Instructions to follow: What lines of the data hold the string "Betreuungskraft"? Copy them all.

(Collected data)
________
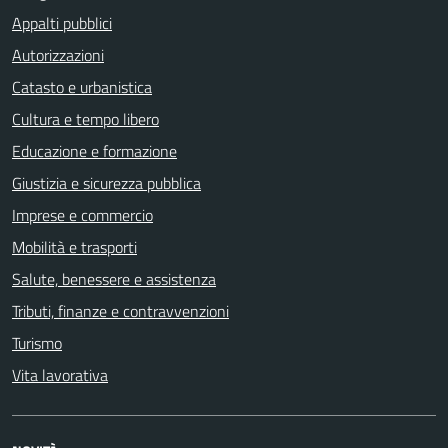
Appalti pubblici
Autorizzazioni
Catasto e urbanistica
Cultura e tempo libero
Educazione e formazione
Giustizia e sicurezza pubblica
Imprese e commercio
Mobilità e trasporti
Salute, benessere e assistenza
Tributi, finanze e contravvenzioni
Turismo
Vita lavorativa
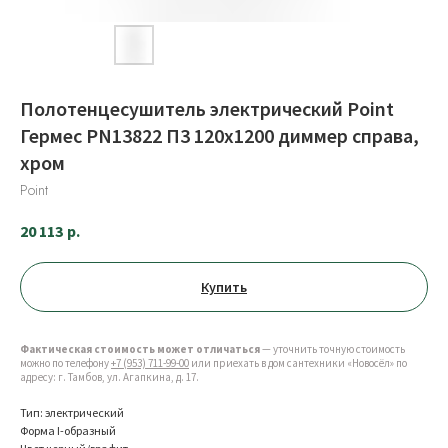
Полотенцесушитель электрический Point
Гермес PN13822 П3 120x1200 диммер справа,
хром
Point
20 113
р.
Купить
Фактическая стоимость может отличаться
— уточнить точную стоимость
можно по телефону
+7 (953) 711-99-00
или приехать в дом сантехники «Новосёл» по
адресу: г. Тамбов, ул. Агапкина, д. 17.
Тип: электрический
Форма I-образный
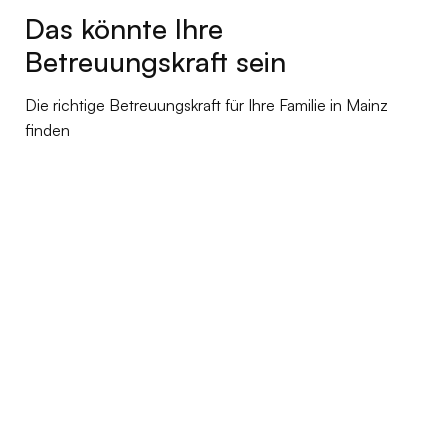
Das könnte Ihre
Betreuungskraft sein
Die richtige Betreuungskraft für Ihre Familie in Mainz
finden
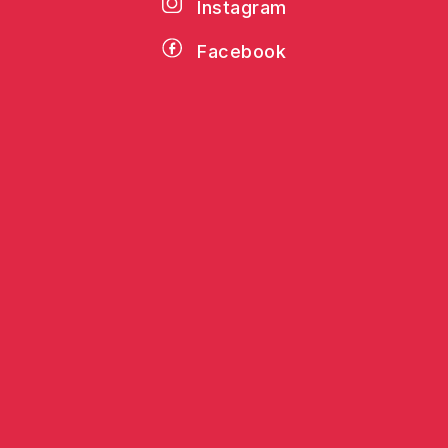
Instagram
Facebook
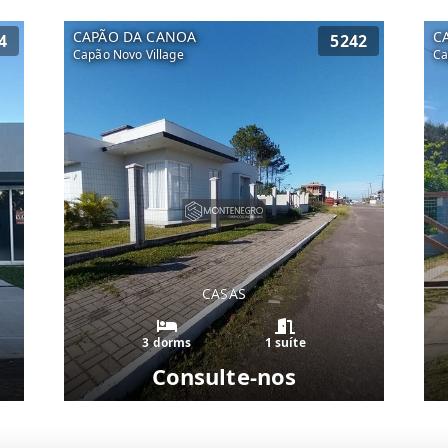
CAPÃO DA CANOA
C
4
5242
Capão Novo Village
Ca
CASAS
3 dorms
1 suíte
Consulte-nos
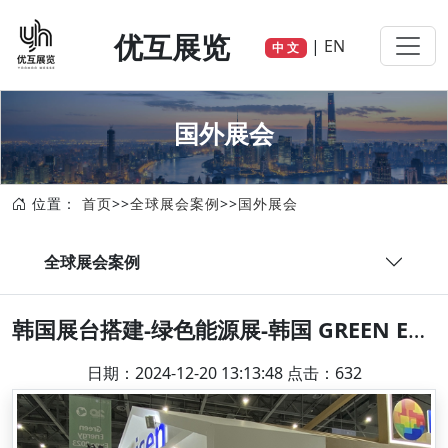
优互展览
|
EN
中 文
国外展会
位置：
首页
>>
全球展会案例
>>
国外展会
全球展会案例
韩国展台搭建-绿色能源展-韩国 GREEN ENERGY EXPO IN KOREA
日期：2024-12-20 13:13:48 点击：632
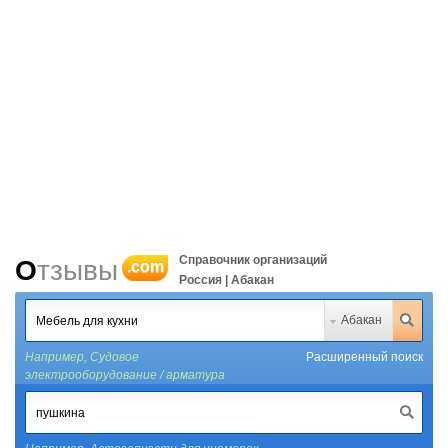
Справочник организаций
Отзывы
.com
Россия | Абакан
Абакан
Например,
Судовое
Расширенный поиск
электрооборудование / арматура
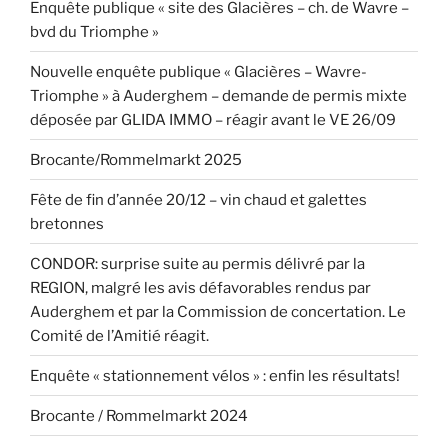
Enquête publique « site des Glacières – ch. de Wavre –
bvd du Triomphe »
Nouvelle enquête publique « Glacières – Wavre-
Triomphe » à Auderghem – demande de permis mixte
déposée par GLIDA IMMO – réagir avant le VE 26/09
Brocante/Rommelmarkt 2025
Fête de fin d’année 20/12 – vin chaud et galettes
bretonnes
CONDOR: surprise suite au permis délivré par la
REGION, malgré les avis défavorables rendus par
Auderghem et par la Commission de concertation. Le
Comité de l’Amitié réagit.
Enquête « stationnement vélos » : enfin les résultats!
Brocante / Rommelmarkt 2024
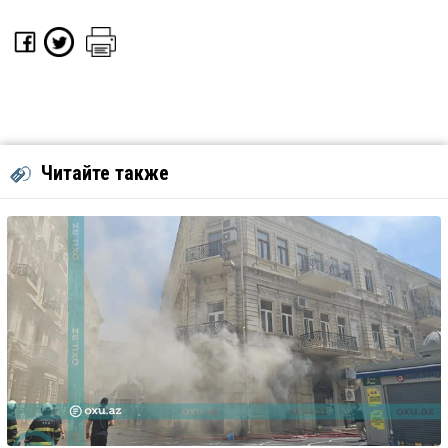
Читайте также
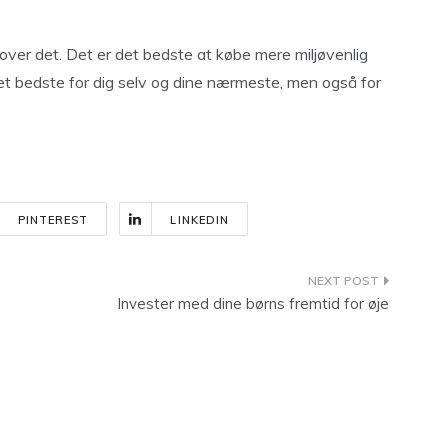
over det. Det er det bedste at købe mere miljøvenlig
 det bedste for dig selv og dine nærmeste, men også for
PINTEREST
LINKEDIN
Invester med dine børns fremtid for øje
________
Response to this task:
Betreuungskraft sein
Die richtige Betreuungskraft für Ihre Familie in Mainz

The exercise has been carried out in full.